The main chemical classes that make up lubricants are all waxes or soaps and are as follows:

• Amide wax – Ethylene Bisstearamide (EBS) has a balance of internal and external behavior.
• Hydrocarbons, which can be split up as:

- Paraffin waxes: linear alkanes with chain lengths varying from C20 to C50 which are very external in nature. The lower molecular weights show some internal character.

- Polyethylenes (PE) with molecular weights ranging from 500 to 1000 (C35–C70) with linear or branched molecular chains, differing from the paraffin waxes in end groups.

- Oxidised polyethylene waxes which result from oxidation of PE waxes causing breaks in the molecular chains and the formation of acid groups. They are very external in nature because of excellent metal release characteristics.

• Esters of many types such as:

- Glycerol esters such as the liquid Glycerol Mono Oleate (GMO) and the solid Glycerol Mono Stearate (GMS) which are mostly internal functioning with GMS having some external properties.

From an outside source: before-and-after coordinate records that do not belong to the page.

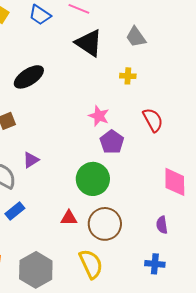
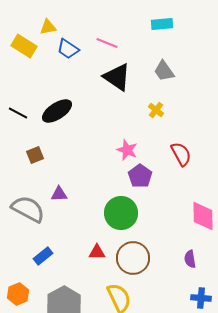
yellow cross: (128, 76) -> (156, 110), turned 35
purple triangle: (31, 160) -> (59, 194), turned 30
blue rectangle: (15, 211) -> (43, 256), moved
blue cross: (155, 264) -> (201, 298), moved

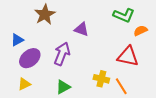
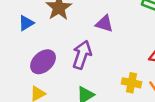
blue triangle: (17, 40) -> (26, 23), moved

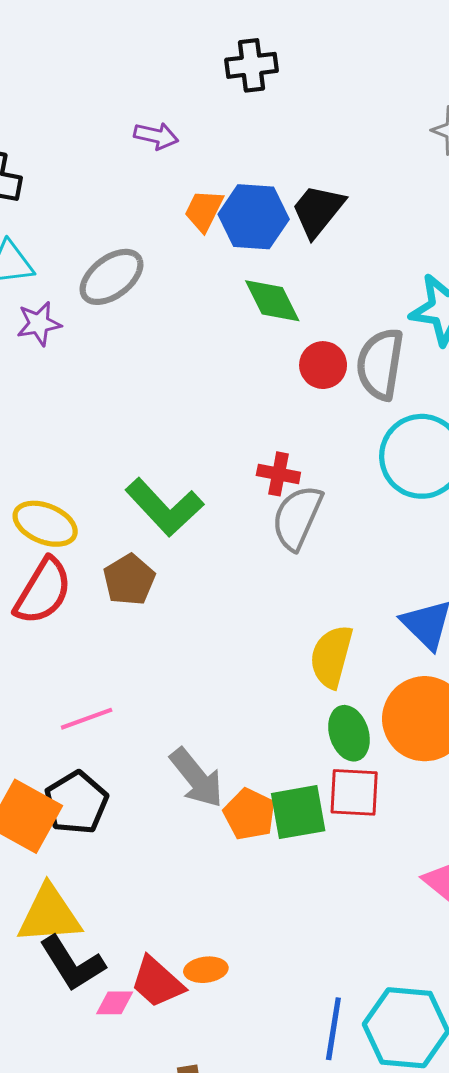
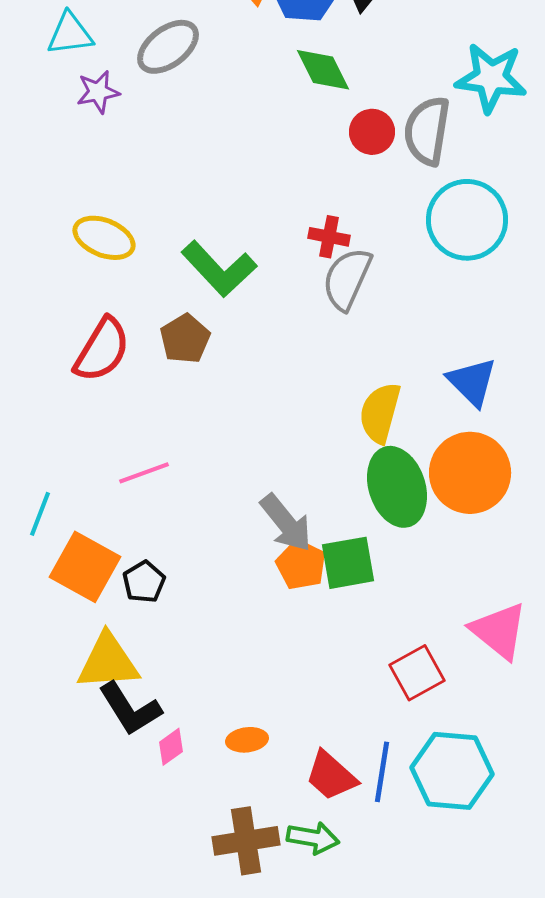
yellow ellipse: (45, 524) -> (104, 238), moved
green ellipse: (349, 733) -> (397, 487), size x1.5
gray arrow: (197, 778) -> (286, 523), moved
red square: (354, 792) -> (417, 673), moved, turned -32
black pentagon: (76, 803) -> (144, 582), moved, size x0.7
orange ellipse: (206, 970) -> (247, 740), moved
red trapezoid: (157, 982) -> (331, 776), moved
pink diamond: (115, 1003) -> (171, 747), turned -36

- Montan esters, obtained from brown coal, and consisting of montanic acid esters with long chain aliphatic alcohols. Chain length is in the region C28–C34 with a broad range of lubricant functionality and high compatibility. Particular use is in profile and calendered formulations.

• Fatty acids such as stearic acid (can be a mixture of C16 and C18) or hydroxy stearic acid. External lubricating behavior with some internal lubrication.
• Metallic soaps, in particular calcium stearate, which acts as an internal lubricant by improving flow but increases internal shear and mould release. Also acts as an acid scavenger. It is a very commonly used lubricant.

Assessment of lubrication performance, on a processing machine, is carried out taking account of energy consumption (motor load, screw speed, and output), surface finish, melt flow, and physical properties. In the laboratory, gelation measurement based on time and melt viscosity is carried out using a torque rheometer or mill. This takes account of the internal lubrication effect (lowering of melt viscosity with no significant change on fusion or mill stick times) and external lubrication (little influence on melt viscosity but does significantly influence fusion or mill stick times).

The addition level of internal lubricants can be in the region 0.3–1.0 phr, whereas external lubricants are added at much lower levels, e.g., 0.05–0.3 phr.

For extrusion and injection moulding of PVC-U formulations, it has become common practice to use one-packs, comprising of the stabiliser and a balanced lubrication package, which are formulated to match the particular processing and end-use performance requirements.

In PVC-P applications, the plasticiser acts as an internal lubricant and external lubricants can be added to increase output, and so on. Excessive levels or incorrect choice can cause problems with post-treatment, e.g., printing or blooming on ageing.